Verizon Communications reported a net loss of $212 million in the fourth quarter of 2011, despite rising iPhone sales, compared with net income of $4.7 billion in the same quarter a year ago, the company said Tuesday.
The loss was primarily because of the impact of previously announced noncash pension charges, the company said.
The company said that revenue climbed 7.7 percent, to $28.4 billion in the quarter, from $26.4 billion in the same quarter a year earlier.
Adjusted for the pension charges, the per-share income was 52 cents, just below the expectations of Wall Street analysts of 53 cents a share.
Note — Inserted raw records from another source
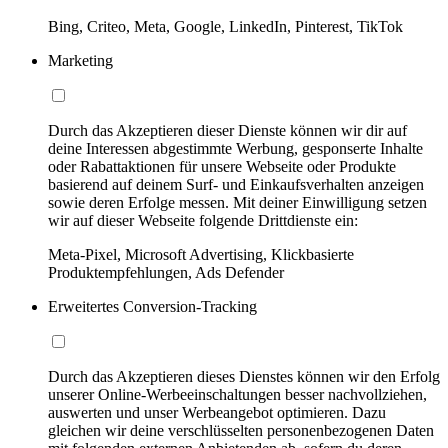
Bing, Criteo, Meta, Google, LinkedIn, Pinterest, TikTok
Marketing
Durch das Akzeptieren dieser Dienste können wir dir auf
deine Interessen abgestimmte Werbung, gesponserte Inhalte
oder Rabattaktionen für unsere Webseite oder Produkte
basierend auf deinem Surf- und Einkaufsverhalten anzeigen
sowie deren Erfolge messen. Mit deiner Einwilligung setzen
wir auf dieser Webseite folgende Drittdienste ein:
Meta-Pixel, Microsoft Advertising, Klickbasierte
Produktempfehlungen, Ads Defender
Erweitertes Conversion-Tracking
Durch das Akzeptieren dieses Dienstes können wir den Erfolg
unserer Online-Werbeeinschaltungen besser nachvollziehen,
auswerten und unser Werbeangebot optimieren. Dazu
gleichen wir deine verschlüsselten personenbezogenen Daten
Revenue was right in line with forecasts, according to a survey of analysts by Thomson Reuters.
“Verizon finished 2011 very strong, both in terms of revenue growth and by delivering an 18.2 percent total return to our shareholders for the full year, and the company has great momentum for 2012,” said Lowell McAdam, Verizon’s chief executive, in a statement.
The company, based in New York, said that it sold 4.2 million units of Apple’s iPhone 4S since its release in October.
However, profit margins dropped due to the high subsidies that Verizon must pay for each new iPhone purchased by customers when they commit to a two-year contract.
Wireless carriers subsidize a part of the retail price on most new cellphones in order to attract customers. However, the companies eventually recoup the costs over the duration of a phone’s two-year contract through monthly cellphone bills.
Verizon said this week that it had a large lead over its rival ATT in the race to build out a newer, faster network called 4G Long Term Evolution, or LTE. The company now has the LTE technology deployed in 195 markets, compared to ATT’s 26 markets.